WHAT THE TASK ASKS:
Leave out the images and repeat every entry below exactly.

THE INPUT:
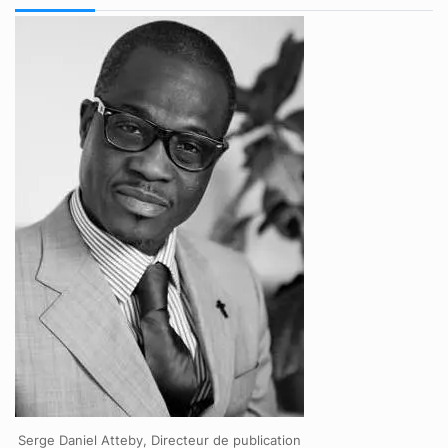
Serge Daniel Atteby, Directeur de publication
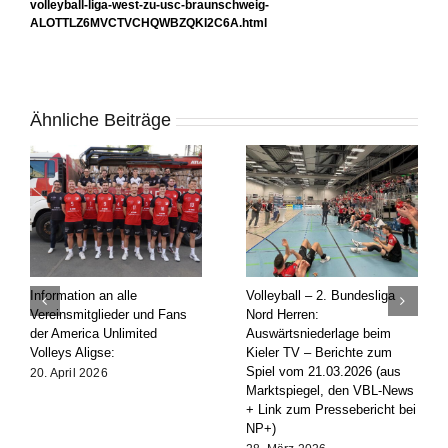
volleyball-liga-west-zu-usc-braunschweig-
ALOTTLZ6MVCTVCHQWBZQKI2C6A.html
Ähnliche Beiträge
Information an alle
Volleyball – 2. Bundesliga
Vereinsmitglieder und Fans
Nord Herren:
der America Unlimited
Auswärtsniederlage beim
Volleys Aligse:
Kieler TV – Berichte zum
Spiel vom 21.03.2026 (aus
20. April 2026
Marktspiegel, den VBL-News
+ Link zum Pressebericht bei
NP+)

TASK SOLUTION:
Serge Daniel Atteby, Directeur de publication
volleyball-liga-west-zu-usc-braunschweig-
ALOTTLZ6MVCTVCHQWBZQKI2C6A.html
Ähnliche Beiträge
Information an alle
Volleyball – 2. Bundesliga
Vereinsmitglieder und Fans
Nord Herren:
der America Unlimited
Auswärtsniederlage beim
Volleys Aligse:
Kieler TV – Berichte zum
Spiel vom 21.03.2026 (aus
20. April 2026
Marktspiegel, den VBL-News
+ Link zum Pressebericht bei
NP+)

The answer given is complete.